The earliest peoples in the region moved slowly north out of the Orinoco and Amazon basins, following river mouths and trade winds into the Antilles. They carried cassava cuttings, cotton seed, thatch-working skills and a deep understanding of tides and seasons.
And at the geographical centre of that world, lay the islands and waters that would one day be called Cayman.
The first people
The first people that can be traced back to Cayman’s region in western Caribbean Sea, were the Ciboney, or Guanahatabey; quiet coastal foragers who settled western Cuba and the Isle of Pines (now Isla de la Juventud).
They lived almost invisibly: fishing, gathering shellfish, baking cassava on simple hearths, weaving thatch and sleeping in cotton hammocks strung between trees. No stone cities, no great plazas; just small bands moving with the shoreline and living almost entirely from the sea.
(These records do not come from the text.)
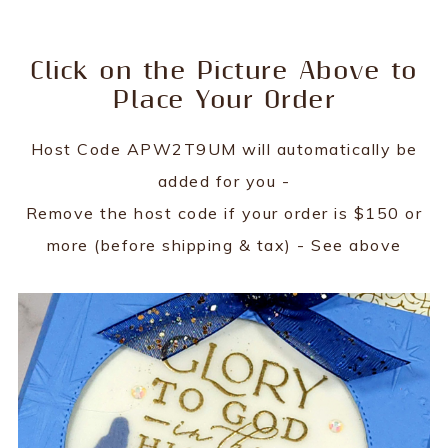
Click on the Picture Above to
Place Your Order
Host Code APW2T9UM will automatically be
added for you -
Remove the host code if your order is $150 or
more (before shipping & tax) - See above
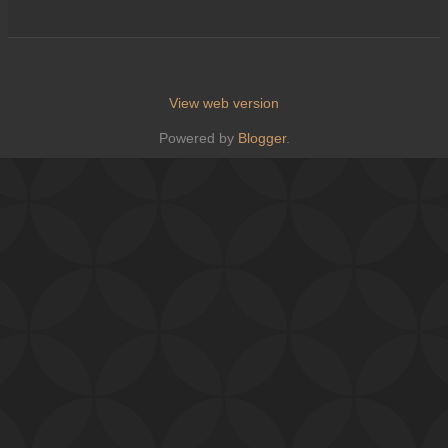
View web version
Powered by
Blogger
.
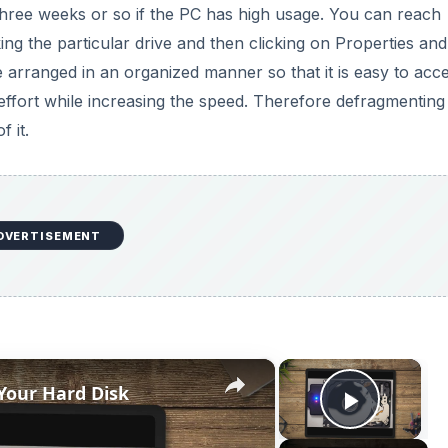
three weeks or so if the PC has high usage. You can reach
ing the particular drive and then clicking on Properties and
re arranged in an organized manner so that it is easy to acc
s effort while increasing the speed. Therefore defragmenting
f it.
DVERTISEMENT
×
×
Your Hard Disk
Play V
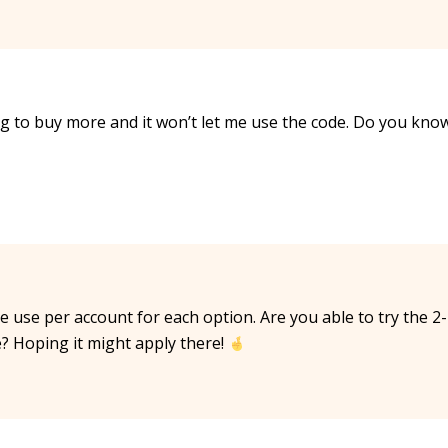
g to buy more and it won’t let me use the code. Do you kno
ne use per account for each option. Are you able to try the 2-
e? Hoping it might apply there!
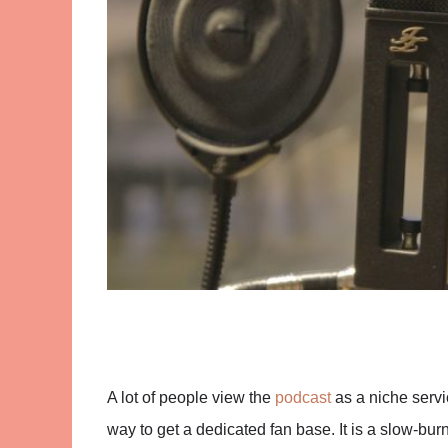
A lot of people view the
podcast
as a niche servic
way to get a dedicated fan base. It is a slow-burn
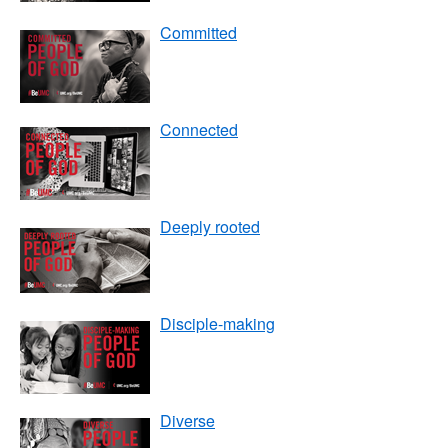
Committed
Connected
Deeply rooted
Disciple-making
Diverse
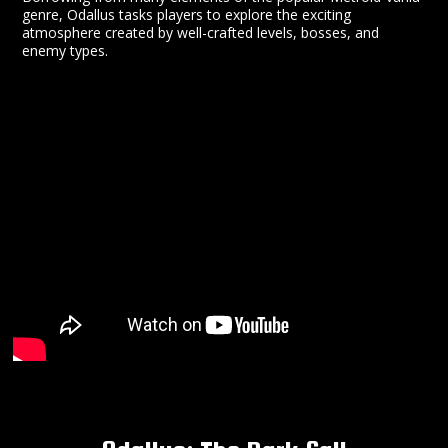
genre, Odallus tasks players to explore the exciting
atmosphere created by well-crafted levels, bosses, and
enemy types.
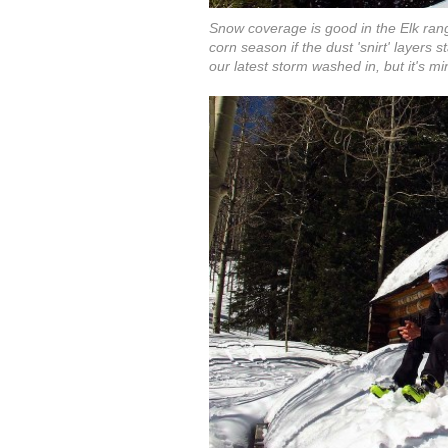
Snow coverage is good in the Elk rang
corn season if the dust 'snirt' layers 
our latest storm washed in, but it's mi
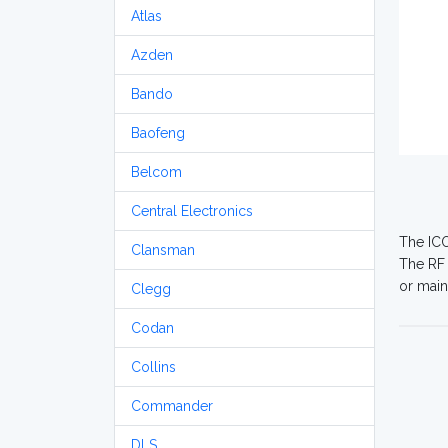
Atlas
Azden
Bando
Baofeng
Belcom
Central Electronics
The ICO
Clansman
The RF 
or main
Clegg
Codan
Collins
Commander
DLS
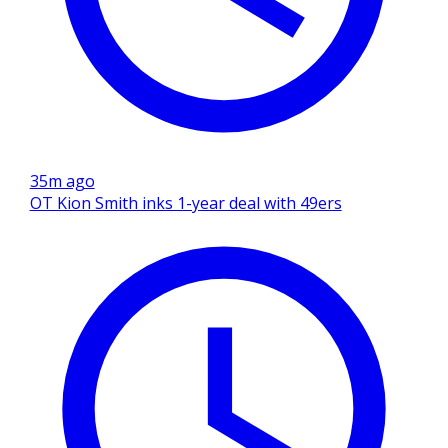
35m ago
OT Kion Smith inks 1-year deal with 49ers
They left little evidence of their presence on the land’s surface; instead, their legacy endures in the artwork hidden in the caves. On the southeast side of the Isle of Pines, at sites such as Cueva Punta del Este, pictographs adorn the ceilings and walls of caves; most of the images appear to be concentric circles painted in red and black, that are believed to represent a type of primitive lunar calendar. Modest, almost private marks that speak of prayer, their relationship with the environment and survival.
Further along Cuba’s coast, in places like Cueva del Indio, similar rock art links caves, tides and ceremony.
For Cayman, the significance is geographical as much as spiritual: these are formal sacred sites sitting just over our northern horizon.

Taino communities
Centuries later a new wave arrived from the South American rivers; the Arawak / Taíno. They brought organised villages, cotton agriculture and a more structured spiritual life to the region. Across Cuba, Hispaniola and nearby Jamaica, they planted cassava fields, laid out ceremonial plazas and launched large dugout canoes capable of carrying dozens of paddlers.
Three of their words have never left us: hamaca (hammock), hurakán (hurricane) and canoa (canoe). The inventions were so perfect they were adopted instantly and the words travelled on into the Spanish and English languages almost unchanged.
Those same Taíno communities turned a native island cotton, Gossypium barbadense, into the world’s first true luxury fibre. Long-stapled, silky and cool in tropical air, it hung as hammocks, was knotted into fishing nets and wrapped around ceremonial figures.
Today we know it as sea island cotton, still marketed as one of the finest fabrics on Earth; but its story begins with indigenous planters scattered across the islands, including the wider region in the islands around Cayman.

Around 600 miles to the west of the Cayman Islands, the temple pyramid of Tulum looks out on the turquoise water of the Caribbean Sea. Built around 1300 A.D., it marked the crossing to Cozumel, the sacred island of the moon goddess Ix Chel.
For centuries, trading canoes and pilgrim flotillas hugged that coast, using Tulum as a kind of stone lighthouse and trading area. The same currents that carried them along the Yucatán Channel flow on past Cuba and towards Cayman’s latitude, tying our ‘quiet sea’ into a much larger coastal highway.
Cayman lies within broad triangle of indigenous life
Southwest of the Cayman Islands, in the Bay Islands of Honduras, the small island of Barbareta has yielded some of the finest pre-Columbian objects ever found in the western Caribbean: polished stone celts, bird-headed effigies, ritual axes and carved figures.
Archaeologist William Strong argued that Barbareta was once a ceremonial hub, a kind of spiritual outpost facing the open sea. Many of its treasures now sit far away in climate-controlled drawers at the National Museum of the American Indian in New York.
Beyond Barbareta stretches the Miskito Coast of eastern Honduras and Nicaragua – a world of river mouths, hardwood groves and early forest-river societies. Their canoe routes linked the mainland to the Bay Islands and onwards along the edge of the Nicaraguan Rise. Long before the historic Miskito kingdom emerged, this coast supplied cacao, cotton, hardwood tools and spiritual traditions that flowed out across the same waters Caymanian seamen would later know as fishing and turtling grounds.
When you plot these sites on a map – Tulum and Cozumel to the west, Barbareta and the Bay Islands to the south and the Isle of Pines caves to the north – you see a broad triangle of Indigenous life. Cayman lies in that triangle. There is still no definitive archaeological evidence of permanent settlement here before Christopher Colombus, yet it seems unlikely that the canoe peoples who navigated this corridor were unaware of three low islands on their horizon.

Everything about Cayman would have appealed to them as a stopping place; calm waters on the leeward shorelines, rich turtle and conch grounds, pockets of soil where cassava could thrive and native plants that fitted neatly into their way of life; including our own Coccothrinax silver thatch palm.
Today, the carved stones of Barbareta rest in New York, the temple at Tulum faces crowds of tourists as it looks out on the Caribbean Sea and the Ciboney handprints in the Isle of Pines caves fade slowly in the damp air.